新たなインターフェイスや機能が使えるメリット
HTML5では、新しく追加された要素や属性によって、新たなインターフェイスや機能が使えます。
新しいフォームパーツ
input要素のtype属性に指定する属性値に新たな値が多数加わり、リッチなフォームがHTMLだけで実装できるようになります。いくつかの例を紹介しましょう。
・type="datetime"
input要素のtype属性に「datetime」を指定すると、対応ブラウザーでは日付と日時を入力するインターフェイスが表示されます。Operaでは図のようにカレンダーが表示され、カレンダー上で日付を選択できます。
<input type="datetime" />
・type="number"
input要素のtype属性の値に「number」を指定すると、対応ブラウザーでは数値を入力するインターフェイスが表示されます。
<input type="number" />
・type="range"
input要素のtype属性の値に「range」を指定すると、対応ブラウザーではスライダーが表示されます。最小と最大の値や、値の刻みを指定できます。
<input type="range" />
・type="color"
input要素のtype属性の値に「color」を指定すると、対応ブラウザーでは色を選択するインターフェイスが表示されます。Operaでは、まるでネイティブアプリケーションのグラフィックソフトのように操作できます。
<input type="color" />
スマートフォンのソフトウェアキーボード
フォームパーツほどのビジュアル的なインパクトはありませんが、iPhoneなどのスマートフォンを使うときに少し便利になる属性値もあります。
・type="url"
input要素のtype属性の値に「url」を指定すると、ソフトウェアキーボードの下部に「 .」や「/」や「.com」などが表示されます。
<input type="url" />
・type="email"
input要素のtype属性の値に「email」を指定すると、ソフトウェアキーボードの下部に「@」や「.」が表示されます。
<input type="email" />
・type="tel"
input要素のtype属性の値に「tel」を指定すると、ソフトウェアキーボードがテンキーになります。
<input type="tel" />
・type="search"
input要素のtype属性の値に「search」を指定すると、ソフトウェアキーボードの「GO」が「Search」になります。
<input type="search" />
フォーム以外のインターフェイス
progress要素やmeter要素などの新要素は、対応しているブラウザーではそれぞれ専用のインターフェイスが表示されます。
・progress要素
<progress value="30" max="100"></progress>
・meter要素
<meter min="0" max="100" value="60"></meter>
Google Chromeではどちらもゲージが表示されますが、それぞれ意味が異なるゲージになっています。

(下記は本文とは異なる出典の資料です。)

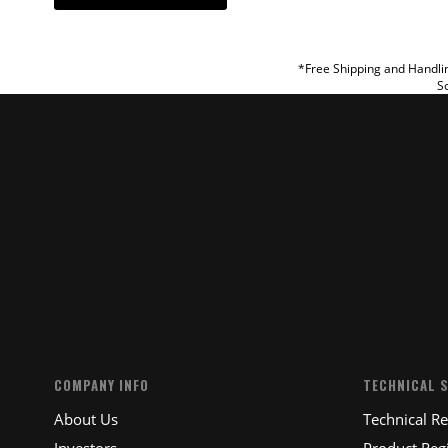
REVIEW
*Free Shipping and Handlin
So
SUBM
COMPANY INFO
TECHNICAL 
About Us
Technical R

progress要素は進捗を表したい場合に、meter要素は現在の値そのものを表示したい場合に使用します。
HTML5の採用で考えられるデメリット
ここまでHTML5を採用するメリットを紹介していきましたが、現時点ではデメリットもあります。
HTML5はまだ策定中の仕様であり、勧告までにはまだ数年かかると言われています。この先、勧告までに仕様が変わる可能性があるのです。
実際にHTML5の仕様書を見てみると、つい最近にも変更されていることが分かります。
- HTML5 differences from HTML4
- http://www.w3.org/TR/html5-diff/#changelog
- W3C - 『HTML 5 differences from HTML 4』日本語訳 - HTML5.JP
- http://www.html5.jp/trans/w3c_differences.html#changelog
もし要素の削除などがあった場合は、あとあと対応が必要になることがデメリットとして挙げられるでしょう。
また、HTML5には、セクションを明示的にマークアップする方法と、文書のアウトラインを判別する方法が用意されています。HTML5でマークアップする場合はこれらを意識しながら作業を進める必要がありますが、不慣れなうちは少し戸惑うことがあるかもしれません※。
※これらの2つの方法が用意されていること自体はメリットであると言えます。詳しくは今後の連載で解説していきます。